Akufo Addo Lawyers Protest Against Graphic Reportage...Editor Replies - The Graphic Editor replies

...And Editor replies

Dear petitioners,

Clearly, when there are misrepresentations, we are under obligation to correct that impression in the minds of our readers. But even before the Constitution placed an injunction on us to carry mandatory rejoinders, we have been professional and credible and carried reactions from individuals, groups and institutions about whom reports have been carried.

We add again that as a human institution, we are not infallible but in many of the allegations being levelled against us, it is unfortunate that the petitioners did not read the June 6 and 7, 2013 reportage very well.

We invite our cherished readers to do a critique of those two publications in the face of the complaint of the petitioners (published on this page ) and if they have issues with us, they can also raise them. Perhaps, as is common in the Ghanaian society, the Daily Graphic has been pigeon-holed as a ‘government’ newspaper when the lawyers of the petitioners know that we are in a different dispensation now.

Nonetheless, it does not rest with any authority in this country to direct us or take our editorial judgement and independence from us as the rejoinder from the lawyers of the petitioners sought to do.

We are sure the petitioners and indeed all Ghanaians are appreciative of the efforts that journalists go through to summarise a six-hour sitting into a piece called news in the newspaper. It must be clear to the petitioners and all that our reportage is not a transcript of the court hearing.

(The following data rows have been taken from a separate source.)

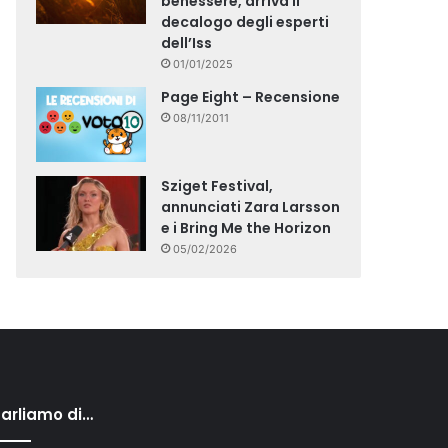
benessere, arriva il
decalogo degli esperti
dell’Iss
01/01/2025
Page Eight – Recensione
08/11/2011
Sziget Festival,
annunciati Zara Larsson
e i Bring Me the Horizon
05/02/2026
arliamo di…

We are also concerned about the fixation of the state-owned media. On the least opportunity, we are surprised that certain individuals are eager to remind us about our mandate as a state-owned media. We are very well aware of our mandate as a state-owned media.

The other day, on a certain radio station in Accra, some of the panellists counted and measured the pictures we had used on a court hearing on a particular page and concluded that we were biased. In journalism fairness, balance and accuracy do not require that we give equal space to all the parties.

Let us state again at least for the education of the uninitiated that the canons of journalism have not shifted the emphasis on professionalism depending on whether a publication is privately owned or state-owned. We are enjoined by the ethics of journalism to be professional and responsible.

Let the petitioners be assured that we shall not depart from the mandate to serve the society as professionally and responsibly as mandated by the constitution and the ethics of our profession.

We know the Constitution imposes a burden on us as a state-owned media. Largely because of our history, the framers of the constitution tried to avoid a repetition of the history when the state-owned media became a mouthpiece for government propaganda and were used by the government machinery to suppress dissenting voices. Be that as it may, we want to assure the petitioners not to entertain any idea of a deliberate attempt to distort or dilute the force of their argument in court.

We shall continue to report fairly and accurately on the petition hearing to the best of our knowledge. After all, the law is not in the bosom of the Daily Graphic. We can only present the issues to the bar of public opinion.